Daylesford locals have converged on the town’s picturesque lake to stop contractors removing a flock of geese, and blocked the removal of four birds.
Hepburn Council last week voted to boot the more than 30 geese from Lake Daylesford, citing the $5000 clean-up bill and environmental damage, despite their popularity with tourists.
Three contractors descended on the lake about 1.30pm on Monday, and were met by about three dozen angry locals.
Chef and Daylesford Lake House owner Alla Wolf-Tasker confronted a contractor catching the geese with a net.
“The geese are very, very distressed.

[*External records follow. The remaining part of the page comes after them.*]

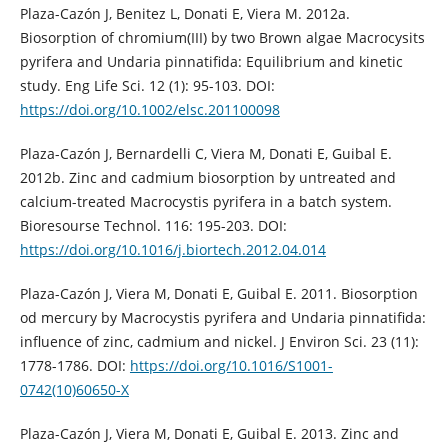
Plaza-Cazón J, Benitez L, Donati E, Viera M. 2012a.
Biosorption of chromium(III) by two Brown algae Macrocysits
pyrifera and Undaria pinnatifida: Equilibrium and kinetic
study. Eng Life Sci. 12 (1): 95-103. DOI:
https://doi.org/10.1002/elsc.201100098
Plaza-Cazón J, Bernardelli C, Viera M, Donati E, Guibal E.
2012b. Zinc and cadmium biosorption by untreated and
calcium-treated Macrocystis pyrifera in a batch system.
Bioresourse Technol. 116: 195-203. DOI:
https://doi.org/10.1016/j.biortech.2012.04.014
Plaza-Cazón J, Viera M, Donati E, Guibal E. 2011. Biosorption
od mercury by Macrocystis pyrifera and Undaria pinnatifida:
influence of zinc, cadmium and nickel. J Environ Sci. 23 (11):
1778-1786. DOI:
https://doi.org/10.1016/S1001-
0742(10)60650-X
Plaza-Cazón J, Viera M, Donati E, Guibal E. 2013. Zinc and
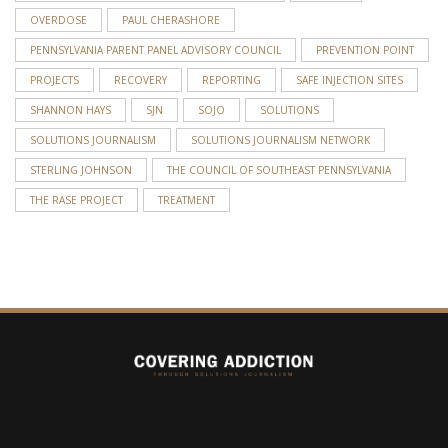
OVERDOSE
PAUL CHERASHORE
PENNSYLVANIA PARENT PANEL ADVISORY COUNCIL
PREVENTION POINT
PROJECTS
RECOVERY
REPORTING
SAFE INJECTION SITES
SHANNON HAYS
SJN
SOJO
SOLUTIONS
SOLUTIONS JOURNALISM
SOLUTIONS JOURNALISM NETWORK
STERLING JOHNSON
THE COUNCIL OF SOUTHEAST PENNSYLVANIA
THE RASE PROJECT
TREATMENT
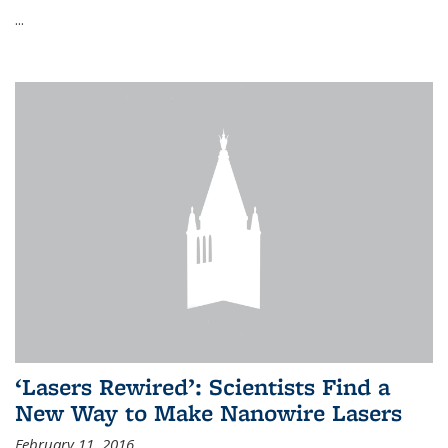
...
‘Lasers Rewired’: Scientists Find a
New Way to Make Nanowire Lasers
February 11, 2016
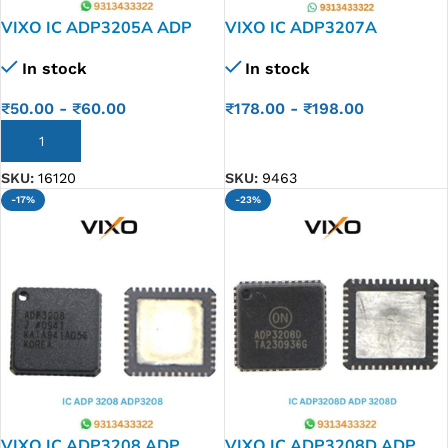
VIXO IC ADP3205A ADP
VIXO IC ADP3207A
3205 A
ADP3207J
In stock
In stock
₹
50.00
-
₹
60.00
₹
178.00
-
₹
198.00
ADD TO CART
ADD TO CART
SKU:
16120
SKU:
9463
-17%
-23%
VIXO IC ADP3208 ADP
VIXO IC ADP3208D ADP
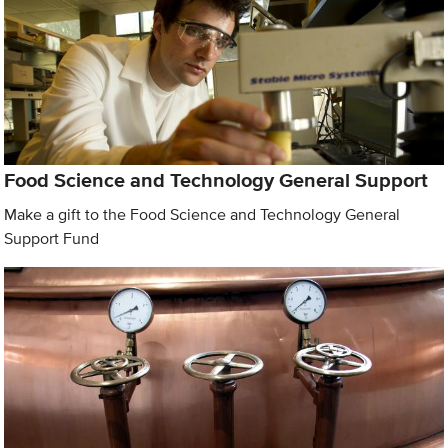
Food Science and Technology General Support
Make a gift to the Food Science and Technology General
Support Fund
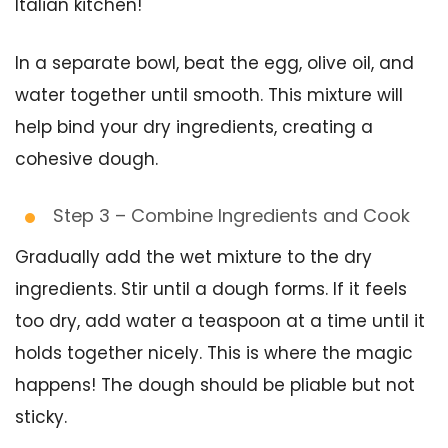
Italian kitchen!
In a separate bowl, beat the egg, olive oil, and
water together until smooth. This mixture will
help bind your dry ingredients, creating a
cohesive dough.
Step 3 – Combine Ingredients and Cook
Gradually add the wet mixture to the dry
ingredients. Stir until a dough forms. If it feels
too dry, add water a teaspoon at a time until it
holds together nicely. This is where the magic
happens! The dough should be pliable but not
sticky.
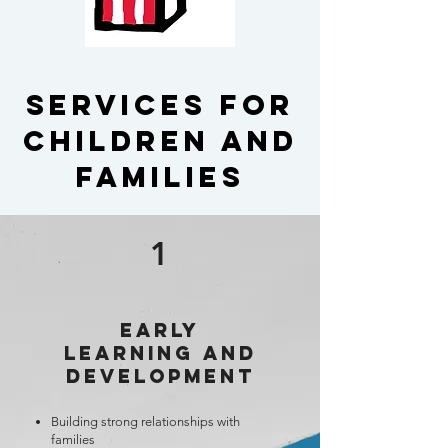
Services for
children and
Families
1
Early
Learning and
Development
Building strong relationships with
families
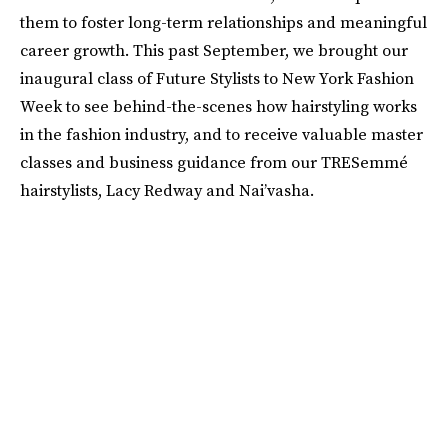
them to foster long-term relationships and meaningful
career growth. This past September, we brought our
inaugural class of Future Stylists to New York Fashion
Week to see behind-the-scenes how hairstyling works
in the fashion industry, and to receive valuable master
classes and business guidance from our TRESemmé
hairstylists, Lacy Redway and Nai’vasha.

You can hear them calling,” Ms Wolf-Tasker told The Age.
Ms Wolf-Tasker said there was no consultation with the community, which she said was “a great concern” to her.
“I almost feel like I’m not in Australia, I almost feel like I’m in some other country.”
Tourists were lining the balconies of their rental properties to watch on, she said, and some families had taken their children away from the lake because it was causing “such distress”.
“It’s been a day of savagery here, absolute savagery,” Ms Wolf-Tasker said.
Locals who could get away from work at the last minute went down, and people on their lunch breaks blockaded the lake with their cars to stop the contractors from taking the geese.
The council engaged a contractor to transport the geese – to a private sanctuary on the Mornington Peninsula – at a cost of $2750, to be funded through the shire’s biodiversity budget.
Victoria Police confirmed officers were on site to monitor the situation.
The 29 geese and some ducks were expected to arrive at their new home just after 7pm on Monday night.
Another four had to be left behind after being “cornered by the protesters” on to private land in Daylesford, and were pining for each other, Nigel Williamson from Animal Rescue Service said.
“I wasn’t happy with that at all … We wanted to keep them together,” Mr Williamson said.
The protesters “were very peaceful”, but the contractor said he was verbally abused and claimed he was almost pushed into the lake.
“It would have gone a lot smoother and a lot easier if we weren’t being interfered with by everybody.”
Mr Williamson said the locals had an “emotional attachment to the geese, which I fully understand and appreciate”.
But the contractor said it came down to the welfare of native wildlife and the health of the lake, as well as the geese themselves. Swans and other native birds would likely increase in numbers as a result, he said.
“Geese can be quite aggressive towards native animals … Native birds get chased off.”
He added that it was most humane to go ahead with the re-homing before breeding season because it would be “devastating to move a mother goose from her nest and eggs”.
Shire Mayor Don Henderson said council would be monitoring the lake for the remaining four geese.
In a statement posted to Facebook on Monday night, he said the council decision was based “on sound environmental, social and economic grounds”.
“The domestic geese were impacting the environment of the lake and driving away native birds (including black swans), there have been complaints from visitors to the lake about the aggressive behaviour of the birds (particularly during breeding season) and there are costs associated with cleaning-up after the geese,” Cr Henderson said.
“The rehomed geese and ducks will make their new home in an animal sanctuary, where they will have access to five dams on a secure private property.”
About 3400 people have signed a Change.org petition opposing the move.
The council last week said the removal would be done at a time to minimise stress to the geese.
A report prepared by the council’s biodiversity officer said the growing goose population was impacting native black swans – and costing the council $5000 a year to clean up droppings.
“Domestic geese and ducks stress native waterfowl, lake vegetation and reduce water quality,” the report said.